Henry W. Barker (March 18, 1860 – February 24, 1950) was a member of the Wisconsin State Senate.

==Biography==
Barker was born in Leon, Monroe County, Wisconsin, and attended West Salem High School. After completing high school, he "went to Minnesota 'to visit' and stayed 22 years". He worked in the drug business for 15 years while living in Elbow Lake, Minnesota, and owned H. W. Barker Medical Company in Sparta, Wisconsin. On May 9, 1893 he was awarded a patent for a drug mixer which he claimed could also be used to pop corn or roast coffee.

==Career==
Barker was a member of the Senate from 1907 to 1909. Previously, he had served three terms as Mayor of Elbow Lake. He was a Republican.
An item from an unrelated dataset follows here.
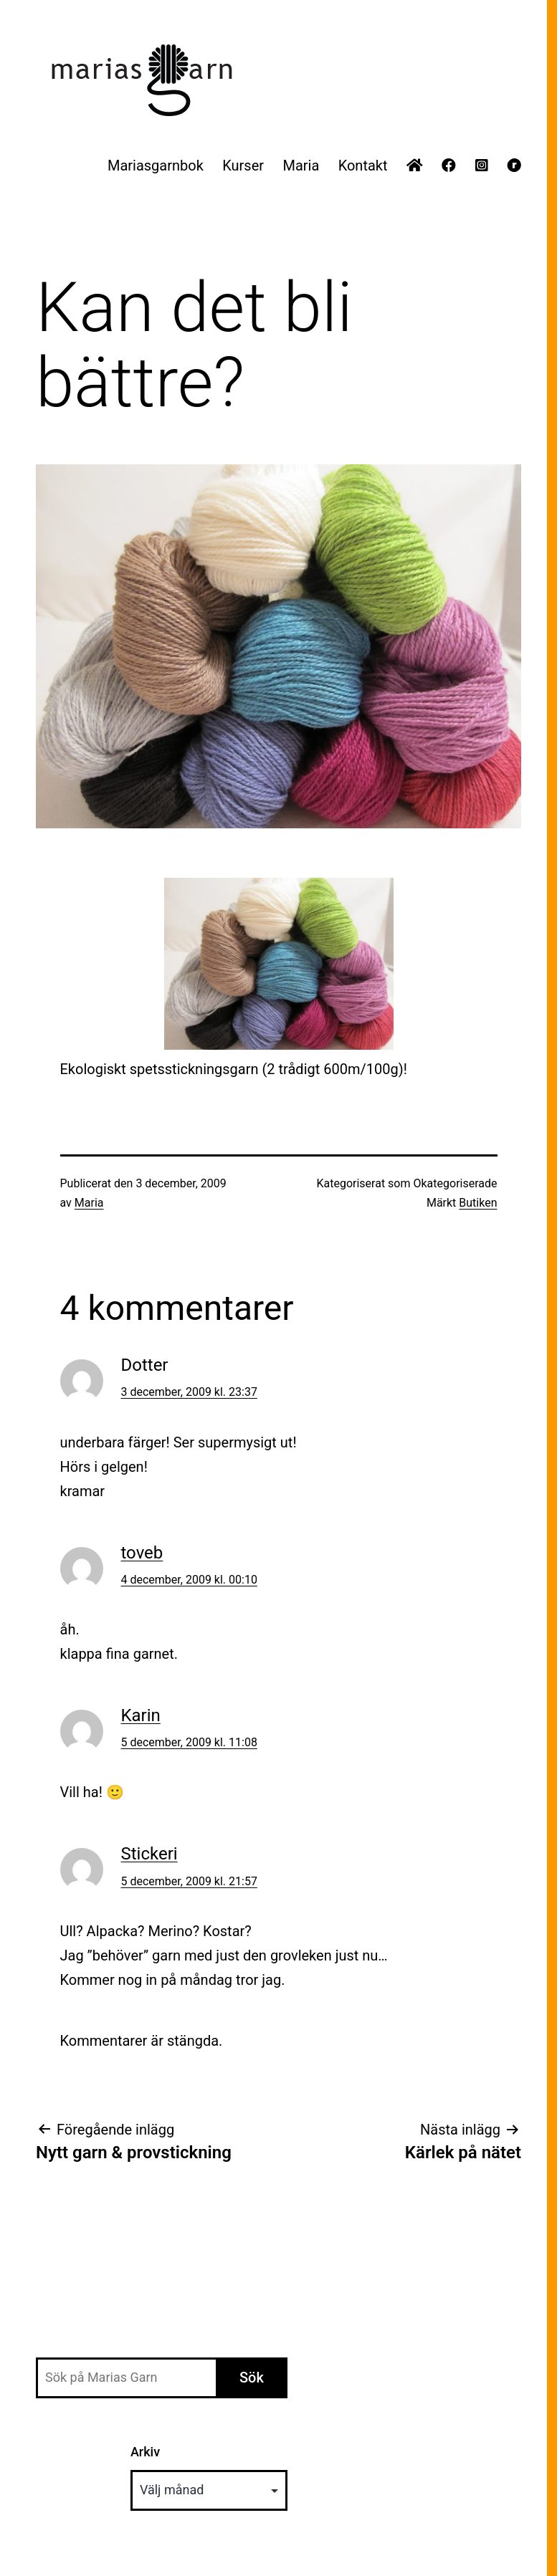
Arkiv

In the Senate, he became chair of the health and sanitation committee, where he successfully pushed for passage of a "long sheet" law "requiring hotels to use sheets nine feet in length to cover the mattresses and comforters".

==Personal life==
Barker married Frances Mary McMahan in 1884; she died in 1933. Barker died at the home of one of his two daughters, in Sparta, at the age of 89. Barker's son Harold H. Barker served in the Minnesota legislature.

H. W. Barker died at his daughter's home in Sparta on February 24, 1950.